Mon Laferte, intensidad garantizada

Tiempo Libre

Mon Laferte, intensidad garantizada

Por Vadim Vidal

Aunque no ganó ninguna temporada, fue una de las figuras más populares del programa Rojo, fama contrafama, gloria temporal que borró para empezar desde cero en México, donde mutó de baladista descafeinada a una compositora de registro desgarrado y letras confesionales. Viene a demostrar ese crecimiento al Teatro Cariola el próximo 13 de mayo.

Paula 1198. Sábado 23 de abril de 2016.

Tiene muchas cosas que contarles a sus nietos: “empecé a los 13 años, canté en un circo travesti de Villa Alemana a los 15, no terminé el colegio y me puse a trabajar cantando, que es el único trabajo que he tenido toda la vida, lo hice en pubs, en hoteles de mi ciudad, Viña del Mar; pero no quiero quedar como la pobrecita que se ha esforzado tanto”, advierte Monserrat Bustamante Laferte vía Skype desde el DF, donde reside desde hace nueve años.

“Tenía 23 cuando decidí venirme, era muy chica, pero llevaba 10 años cantando y estaba chata. Había hecho tantas cosas, había ido a las disqueras y nadie me tomaba en cuenta”. Harta, sobre todas las cosas, de ser la chica esforzada de Rojo, fama contrafama, la que abandonó el colegio para ayudar a su madre y que no ganó ninguna temporada de este show de talentos de TVN que batió récords de audiencia y heredó un puñado de baladistas de menor tonelaje.

Instalada en México se dedicó a hacer lo que sabía: cantar covers en pubs de Veracruz primero, y en los espacios que ofrece el Metro del DF, después.
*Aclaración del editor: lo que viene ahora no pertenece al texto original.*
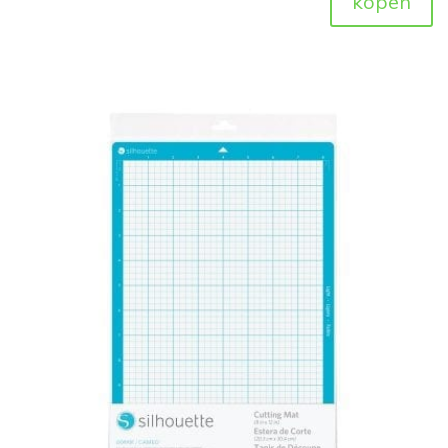
kopen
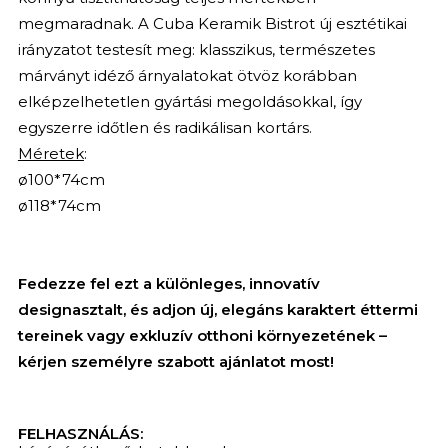
megmaradnak. A Cuba Keramik Bistrot új esztétikai
irányzatot testesít meg: klasszikus, természetes
márványt idéző árnyalatokat ötvöz korábban
elképzelhetetlen gyártási megoldásokkal, így
egyszerre időtlen és radikálisan kortárs.
Méretek
:
ø100*74cm
ø118*74cm
Fedezze fel ezt a különleges, innovatív
designasztalt, és adjon új, elegáns karaktert éttermi
tereinek vagy exkluzív otthoni környezetének –
kérjen személyre szabott ajánlatot most!
FELHASZNÁLÁS:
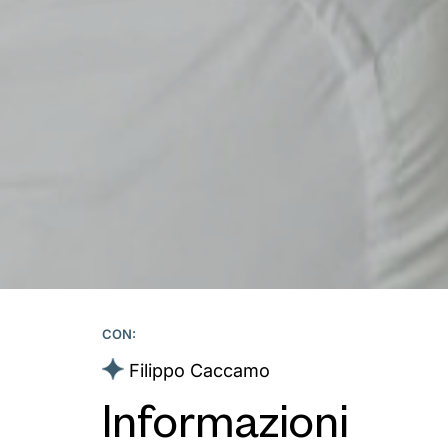
CON:
Filippo Caccamo
Informazioni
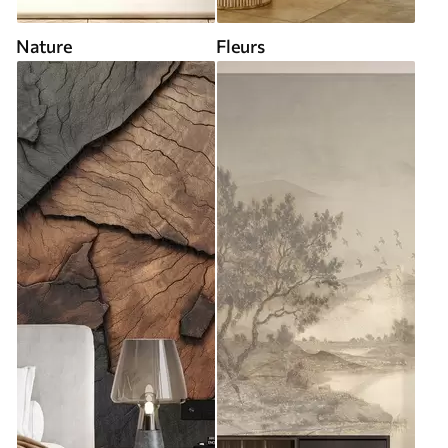
Nature
Fleurs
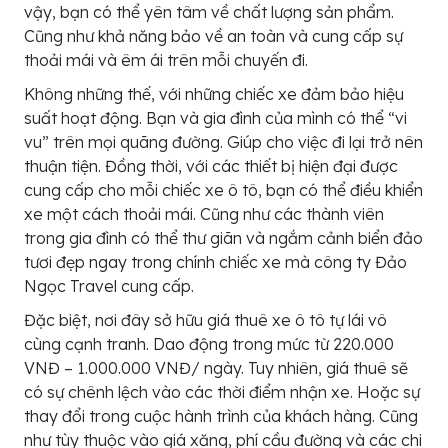
vậy, bạn có thể yên tâm về chất lượng sản phẩm.
Cũng như khả năng bảo về an toàn và cung cấp sự
thoải mái và êm ái trên mỗi chuyến đi.
Không những thế, với những chiếc xe đảm bảo hiệu
suất hoạt động. Bạn và gia đình của mình có thể “vi
vu” trên mọi quãng đường. Giúp cho việc đi lại trở nên
thuận tiện. Đồng thời, với các thiết bị hiện đại được
cung cấp cho mỗi chiếc xe ô tô, bạn có thể điều khiển
xe một cách thoải mái. Cũng như các thành viên
trong gia đình có thể thư giãn và ngắm cảnh biển đảo
tươi đẹp ngay trong chính chiếc xe mà công ty Đảo
Ngọc Travel cung cấp.
Đặc biệt, nơi đây sở hữu giá thuê xe ô tô tự lái vô
cùng cạnh tranh. Dao động trong mức từ 220.000
VNĐ – 1.000.000 VNĐ/ ngày. Tuy nhiên, giá thuê sẽ
có sự chênh lệch vào các thời điểm nhận xe. Hoặc sự
thay đổi trong cuộc hành trình của khách hàng. Cũng
như tùy thuộc vào giá xăng, phí cầu đường và các chi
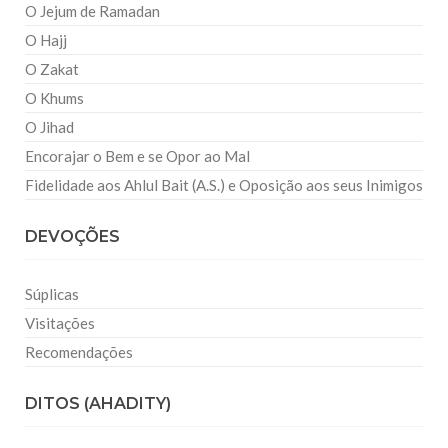
O Jejum de Ramadan
O Hajj
O Zakat
O Khums
O Jihad
Encorajar o Bem e se Opor ao Mal
Fidelidade aos Ahlul Bait (A.S.) e Oposição aos seus Inimigos
DEVOÇÕES
Súplicas
Visitações
Recomendações
DITOS (AHADITY)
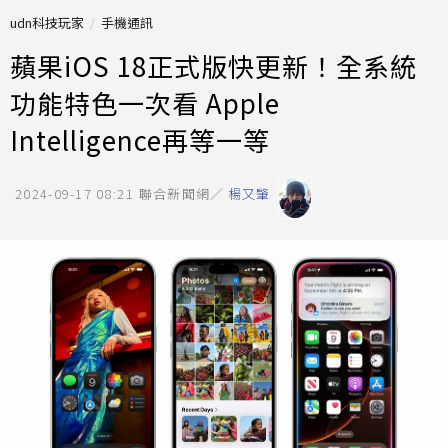
udn科技玩家
手機通訊
蘋果iOS 18正式版快更新！全系統
功能特色一次看 Apple
Intelligence再等一等
2024-09-17 08:21
聯合新聞網／
楊又肇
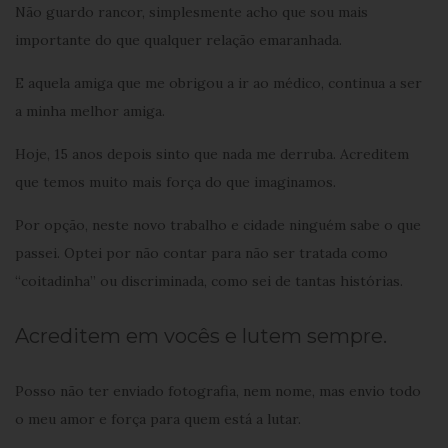
Não guardo rancor, simplesmente acho que sou mais
importante do que qualquer relação emaranhada.
E aquela amiga que me obrigou a ir ao médico, continua a ser
a minha melhor amiga.
Hoje, 15 anos depois sinto que nada me derruba. Acreditem
que temos muito mais força do que imaginamos.
Por opção, neste novo trabalho e cidade ninguém sabe o que
passei. Optei por não contar para não ser tratada como
“coitadinha” ou discriminada, como sei de tantas histórias.
Acreditem em vocês e lutem sempre.
Posso não ter enviado fotografia, nem nome, mas envio todo
o meu amor e força para quem está a lutar.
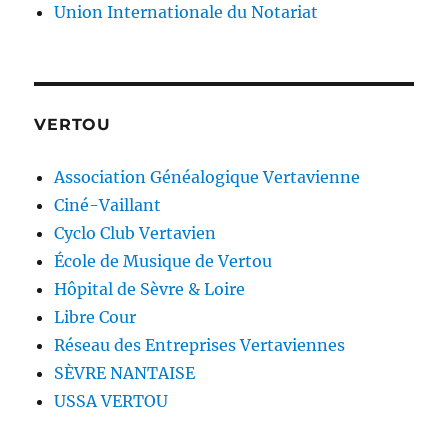
Union Internationale du Notariat
VERTOU
Association Généalogique Vertavienne
Ciné-Vaillant
Cyclo Club Vertavien
École de Musique de Vertou
Hôpital de Sèvre & Loire
Libre Cour
Réseau des Entreprises Vertaviennes
SÈVRE NANTAISE
USSA VERTOU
Sobrevivía así, hasta que un cáncer a la garganta la tuvo parada un año entero. “Como que eso alentó todo el proceso, porque quería grabar un disco pero no sabía cómo hacerlo, fue como una bofetada, saber que si quería hacer algo debía hacerlo nada más”.

Mon Laferte se presenta el viernes 13 en el Teatro Cariola, San Diego 246. Entradas por el sistema puntoticket.
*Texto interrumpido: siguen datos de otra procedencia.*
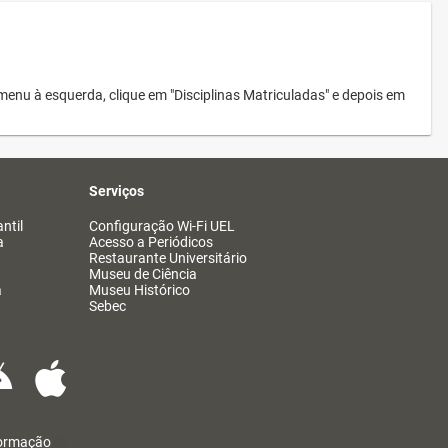
menu à esquerda, clique em "Disciplinas Matriculadas" e depois em
Serviços
ntil
Configuração Wi-Fi UEL
a
Acesso a Periódicos
Restaurante Universitário
Museu de Ciência
a
Museu Histórico
Sebec
formação
@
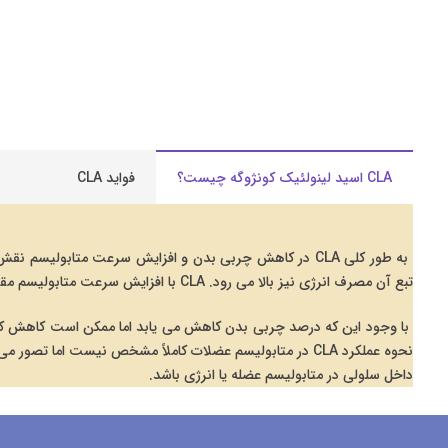
CLA اسید لینولئیک کونژوگه چیست؟
فواید CLA
تبع آن مصرف انرژی نیز بالا می رود. CLA با افزایش سرعت متابولیسم مقدار بافت چربی در بدن را تنظیم می کند و در کاهش درصد چربی بدن نقش دارد.
با وجود این که درصد چربی بدن کاهش می یابد اما ممکن است کاهش ک
نحوه عملکرد CLA در متابولیسم عضلات کاملاً مشخص نیست اما
داخل سلولی در متابولیسم عضله یا انرژی باشد.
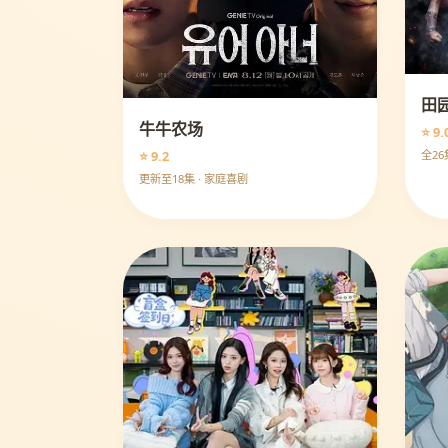
田
牛牛农场
⭐ 9.
全26
⭐ 9.2
更新至18集 · 家庭喜剧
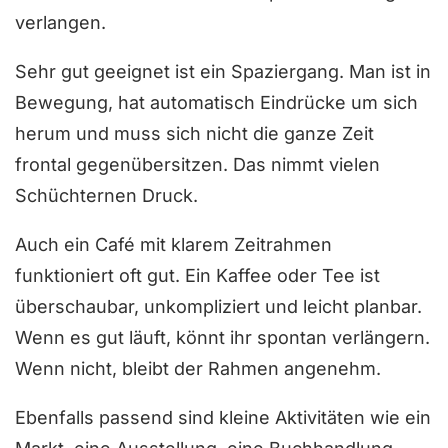
verlangen.
Sehr gut geeignet ist ein Spaziergang. Man ist in
Bewegung, hat automatisch Eindrücke um sich
herum und muss sich nicht die ganze Zeit
frontal gegenübersitzen. Das nimmt vielen
Schüchternen Druck.
Auch ein Café mit klarem Zeitrahmen
funktioniert oft gut. Ein Kaffee oder Tee ist
überschaubar, unkompliziert und leicht planbar.
Wenn es gut läuft, könnt ihr spontan verlängern.
Wenn nicht, bleibt der Rahmen angenehm.
Ebenfalls passend sind kleine Aktivitäten wie ein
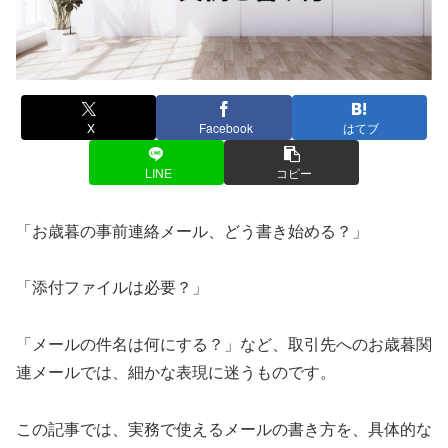
X
Facebook
はてブ
LINE
コピー
「お歳暮の事前連絡メール、どう書き始める？」
「添付ファイルは必要？」
「メールの件名は何にする？」など、取引先へのお歳暮関
連メールでは、細かな表現に迷うものです。
この記事では、実務で使えるメールの書き方を、具体的な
Junto al productor César Ceja lanzó Desechable (2011) con canciones marcadamente rockeras, y en 2013 varió hacia el pop en Tornasol. Pero no sería hasta 2015 que llamaría la atención en el país del norte con Mon Laferte Vol.1 un disco de baladas de cuño setentero, emparentadas al mismo tiempo con la tradición de la Nueva Ola chilena y el pop de autoría femenina mexicano. Un disco que grabó y produjo ella misma en su casa. “No tenía mayores expectativas, cuando lo hice fue como ‘ya chao, voy a hacer lo que quiera, total estoy en mi casa’, entonces fui mucho al origen de lo que escuchaba cuando chica: rock, folclore, bolero, cosas como Los Ángeles Negros, lo que creó una mezcla interesante”.

La intensidad confesional de letras como Tu falta de querer o Malagradecido, le han granjeado una cantidad creciente de seguidores en México –donde formó parte del último Vive Latino– y un público sólido, aunque aún pequeño, en Chile. “Es una constante de mi vida componer de esa manera. No veo otra forma de mostrarlo; soy una mujer intensa, me siento súper latina, soy una mujer de barrio, de clase trabajadora, estudié en liceo con número, canté la canción nacional con las estrofas de los soldados, como que mi forma de expresarme es esa. No conozco otra”, asegura.

Han pasado 13 años, ¿qué opinas hoy de los programas de talentos?
Son programas de televisión, son para entretener, no para formar músicos. Yo crecí, me sirvió, pero no me enseñó nada de música. No hay que tomarlos como creadores de carreras, porque no lo son.